- [Page images and extracted text]:

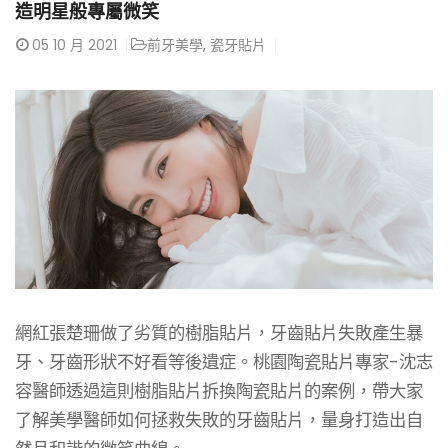
造明星般專屬微笑
05
10 月 2021
前牙美學
,
瓷牙貼片
網紅張楚珊做了劣質的樹脂貼片，牙齒貼片失敗產生暴
牙、牙齒形狀不好看等後遺症。桃園陶瓷貼片專家-沈志
容醫師透過這則樹脂貼片拆換陶瓷貼片的案例，帶大家
了解美學醫師如何拯救失敗的牙齒貼片，量身打造出自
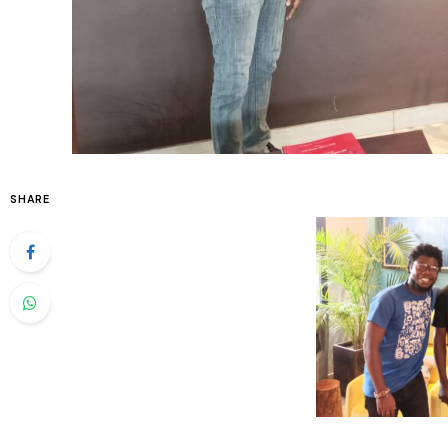
SHARE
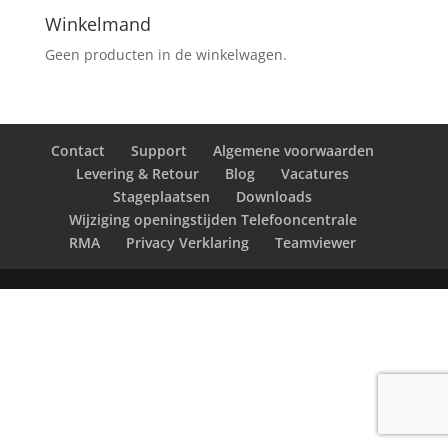
Winkelmand
Geen producten in de winkelwagen.
Contact
Support
Algemene voorwaarden
Levering & Retour
Blog
Vacatures
Stageplaatsen
Downloads
Wijziging openingstijden Telefooncentrale
RMA
Privacy Verklaring
Teamviewer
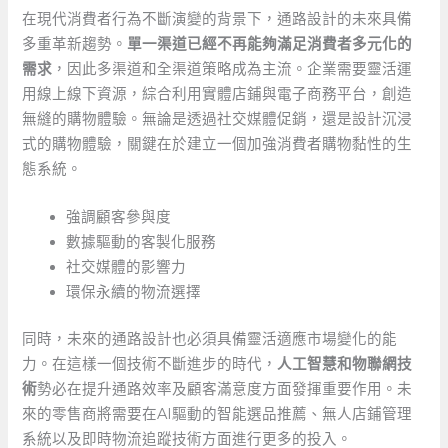
在現代消費者行為不斷演變的背景下，通路設計的未來具備
多重革新趨勢。
單一渠道已經不再能夠滿足消費者多元化的
需求
，因此多渠道和全渠道策略成為主流。企業需要靈活運
用線上線下資源，綜合利用實體店鋪與電子商務平台，創造
無縫的購物體驗。無論是透過社交媒體促銷，還是設計沉浸
式的購物體驗，關鍵在於建立一個加強消費者購物黏性的生
態系統。
強調顧客參與度
數據驅動的客製化服務
社交媒體的影響力
環保永續的物流選擇
同時，未來的通路設計也必須具備靈活適應市場變化的能
力。在這樣一個技術不斷進步的時代，
人工智慧和物聯網技
術
勢必在提升通路效率及顧客滿意度方面發揮重要作用。未
來的零售商將需要在AI驅動的智能選品推薦、無人店鋪管理
系統以及即時物流追蹤技術方面進行更多的投入。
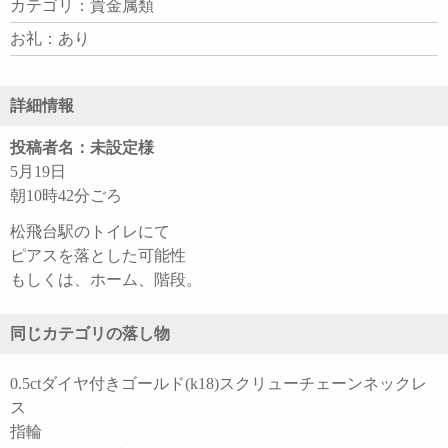
カテゴリ：貴金属類
お礼：あり
詳細情報
投稿者名：未設定様
5月19日
朝10時42分ごろ
松飛台駅のトイレにて
ピアスを落とした可能性
もしくは、ホーム、階段。
同じカテゴリの落し物
0.5ctダイヤ付きゴールド(k18)スクリューチェーンネックレ
ス
指輪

- [EXERCISE BRIEF]: The answer must be an exact copy of the lines from the one containing "Algemene voorwaarden" through the last line of the records, with no pictures included.

- [FINAL ANSWER]:
Algemene voorwaarden
Levering & Retour
Blog
Vacatures
Stageplaatsen
Downloads
Wijziging openingstijden Telefooncentrale
RMA
Privacy Verklaring
Teamviewer
在現代消費者行為不斷演變的背景下，通路設計的未來具備
多重革新趨勢。
單一渠道已經不再能夠滿足消費者多元化的
需求
，因此多渠道和全渠道策略成為主流。企業需要靈活運
用線上線下資源，綜合利用實體店鋪與電子商務平台，創造
無縫的購物體驗。無論是透過社交媒體促銷，還是設計沉浸
式的購物體驗，關鍵在於建立一個加強消費者購物黏性的生
態系統。
強調顧客參與度
數據驅動的客製化服務
社交媒體的影響力
環保永續的物流選擇
同時，未來的通路設計也必須具備靈活適應市場變化的能
力。在這樣一個技術不斷進步的時代，
人工智慧和物聯網技
術
勢必在提升通路效率及顧客滿意度方面發揮重要作用。未
來的零售商將需要在AI驅動的智能選品推薦、無人店鋪管理
系統以及即時物流追蹤技術方面進行更多的投入。
カテゴリ：貴金属類
お礼：あり
詳細情報
投稿者名：未設定様
5月19日
朝10時42分ごろ
松飛台駅のトイレにて
ピアスを落とした可能性
もしくは、ホーム、階段。
同じカテゴリの落し物
0.5ctダイヤ付きゴールド(k18)スクリューチェーンネックレ
ス
指輪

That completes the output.